Work instructions -
Would you return the lines from the one that contains "EK-kwalificatie" to the last line of the entries below, exactly and with nothing added?

Extracted records -

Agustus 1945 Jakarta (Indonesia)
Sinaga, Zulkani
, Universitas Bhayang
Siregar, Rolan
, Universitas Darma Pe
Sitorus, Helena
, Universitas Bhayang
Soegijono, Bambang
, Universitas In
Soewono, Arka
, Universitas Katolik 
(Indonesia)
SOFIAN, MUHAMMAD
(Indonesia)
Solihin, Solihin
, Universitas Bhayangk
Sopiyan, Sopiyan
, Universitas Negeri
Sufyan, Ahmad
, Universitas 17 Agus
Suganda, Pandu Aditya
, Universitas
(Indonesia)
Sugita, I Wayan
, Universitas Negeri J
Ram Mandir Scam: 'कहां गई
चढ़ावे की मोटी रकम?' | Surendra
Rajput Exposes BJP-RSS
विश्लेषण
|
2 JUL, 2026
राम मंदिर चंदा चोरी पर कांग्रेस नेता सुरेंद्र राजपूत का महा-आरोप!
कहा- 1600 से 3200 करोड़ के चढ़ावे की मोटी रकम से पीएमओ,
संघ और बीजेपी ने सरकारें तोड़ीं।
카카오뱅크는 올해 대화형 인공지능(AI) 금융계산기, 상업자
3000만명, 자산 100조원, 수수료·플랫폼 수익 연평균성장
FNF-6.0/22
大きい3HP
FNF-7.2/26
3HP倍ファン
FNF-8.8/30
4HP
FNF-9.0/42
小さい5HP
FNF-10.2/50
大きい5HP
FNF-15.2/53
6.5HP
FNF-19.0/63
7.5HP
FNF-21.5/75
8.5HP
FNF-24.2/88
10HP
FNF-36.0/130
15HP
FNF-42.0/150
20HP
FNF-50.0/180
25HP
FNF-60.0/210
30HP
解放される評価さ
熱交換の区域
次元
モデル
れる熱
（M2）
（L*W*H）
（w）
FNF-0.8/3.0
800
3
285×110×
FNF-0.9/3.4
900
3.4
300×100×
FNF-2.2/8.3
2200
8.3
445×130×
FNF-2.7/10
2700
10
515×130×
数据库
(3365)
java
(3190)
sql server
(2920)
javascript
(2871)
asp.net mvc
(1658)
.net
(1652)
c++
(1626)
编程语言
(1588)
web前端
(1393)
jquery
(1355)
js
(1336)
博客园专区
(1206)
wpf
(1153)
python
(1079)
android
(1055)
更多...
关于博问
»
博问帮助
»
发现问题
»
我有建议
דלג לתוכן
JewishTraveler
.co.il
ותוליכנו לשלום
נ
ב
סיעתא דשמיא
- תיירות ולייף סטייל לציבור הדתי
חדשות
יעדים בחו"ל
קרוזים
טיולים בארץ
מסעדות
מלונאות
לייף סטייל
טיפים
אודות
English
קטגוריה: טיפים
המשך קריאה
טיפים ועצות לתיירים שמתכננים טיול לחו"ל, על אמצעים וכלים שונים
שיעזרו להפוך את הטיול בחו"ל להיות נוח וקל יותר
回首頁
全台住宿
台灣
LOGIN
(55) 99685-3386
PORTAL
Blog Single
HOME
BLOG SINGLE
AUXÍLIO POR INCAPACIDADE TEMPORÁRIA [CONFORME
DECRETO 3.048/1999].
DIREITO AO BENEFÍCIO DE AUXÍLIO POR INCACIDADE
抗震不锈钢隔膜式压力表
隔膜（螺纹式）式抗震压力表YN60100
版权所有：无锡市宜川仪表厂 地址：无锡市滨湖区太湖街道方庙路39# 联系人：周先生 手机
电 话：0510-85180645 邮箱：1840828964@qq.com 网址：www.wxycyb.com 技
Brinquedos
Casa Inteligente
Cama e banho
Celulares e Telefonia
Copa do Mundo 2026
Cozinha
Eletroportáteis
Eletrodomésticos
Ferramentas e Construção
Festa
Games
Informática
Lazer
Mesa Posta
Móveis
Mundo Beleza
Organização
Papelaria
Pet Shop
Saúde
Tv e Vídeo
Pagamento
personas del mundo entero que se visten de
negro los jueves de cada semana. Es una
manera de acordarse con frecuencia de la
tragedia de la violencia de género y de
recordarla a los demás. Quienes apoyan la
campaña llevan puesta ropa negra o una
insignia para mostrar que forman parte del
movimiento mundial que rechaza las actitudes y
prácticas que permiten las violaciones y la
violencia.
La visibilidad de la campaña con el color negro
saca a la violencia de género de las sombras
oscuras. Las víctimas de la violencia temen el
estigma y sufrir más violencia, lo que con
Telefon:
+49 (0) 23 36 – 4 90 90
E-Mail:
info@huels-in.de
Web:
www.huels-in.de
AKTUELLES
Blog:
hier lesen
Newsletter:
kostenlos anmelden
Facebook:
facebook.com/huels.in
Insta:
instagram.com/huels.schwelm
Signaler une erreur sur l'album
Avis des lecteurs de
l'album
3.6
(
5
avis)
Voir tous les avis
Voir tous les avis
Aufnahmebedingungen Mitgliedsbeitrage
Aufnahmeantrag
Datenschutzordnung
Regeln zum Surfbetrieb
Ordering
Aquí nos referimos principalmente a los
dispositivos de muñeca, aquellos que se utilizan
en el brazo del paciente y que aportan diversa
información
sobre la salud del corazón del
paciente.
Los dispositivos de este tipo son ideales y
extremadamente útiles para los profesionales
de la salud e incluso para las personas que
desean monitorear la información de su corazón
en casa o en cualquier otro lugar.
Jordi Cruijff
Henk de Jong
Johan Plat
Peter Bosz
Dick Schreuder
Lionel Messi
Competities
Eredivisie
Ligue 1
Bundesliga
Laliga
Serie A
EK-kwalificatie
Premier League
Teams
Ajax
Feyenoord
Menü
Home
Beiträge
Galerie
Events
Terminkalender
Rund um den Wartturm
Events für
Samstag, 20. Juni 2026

Answer -
EK-kwalificatie
Premier League
Teams
Ajax
Feyenoord
Menü
Home
Beiträge
Galerie
Events
Terminkalender
Rund um den Wartturm
Events für
Samstag, 20. Juni 2026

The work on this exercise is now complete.